I guess the NBA believes the dance gives it a bad image or something.
But you’d be hard-pressed to find anyone who thinks the dance has harmed him more than Martin’s coach, Flip Saunders, who also coached the 2004 Timberwolves.
In 2004, Minnesota started Cassell at point guard, and he competed through a back injury during a second-round win over the Kings. In that series, he also made famous the dance that now often bears his name.
Cassell struggled through the conference finals, averaging 9.3 points and 2.5 assists in 16.0 minutes per game – down from 19.8 and 7.3 in 35.0 during the regular season.
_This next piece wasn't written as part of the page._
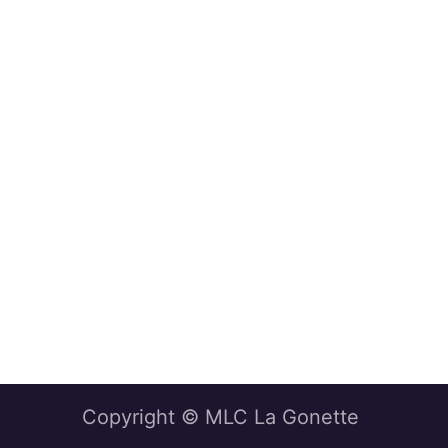
Copyright © MLC La Gonette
Despite holding the No. 1 seed, the Timberwolves lost to a Lakers team featuring Shaquille O’Neal, Kobe Bryant, Karl Malone and Gary Paton.
To Saunders, Minnesota’s conference-finals loss and Cassell’s second round-dance are connected.
Saunders takes a rather dim view of the gesture as well, but he has his reasons. According to Saunders, Cassell injured his hip doing that gesture that night, and was injured and ineffective in the conference finals, which the Wolves lost to the Los Angeles Lakers in six games.
“We lost a championship by that,” Saunders said. “When [Cassell] did that he had an avulsion fracture in his hip. … So, from that perspective, I’ve always been against that type of thing.”
Maybe Minnesota would have beaten the Lakers with a healthy Cassell. Maybe.
But Cassell was already injured before he ever danced, so at most, the celebration only aggravated an injury. When you choose to rely on a 34-year-old point guard, you choose to accept a larger injury risk.
Besides, even if the Timberwolves slid past the Lakers, they weren’t going to beat the Pistons in the Finals. Detroit demolished the Lakers in five games, earning three blowouts and another comfortable win with one overtime loss mixed in.
If Saunders wants to claim Cassell’s dance cost his team a conference title, fine. There’s a plausible case to be made.
But to claim the Timberwolves would have won the NBA championship? That’s too much revisionist history for me.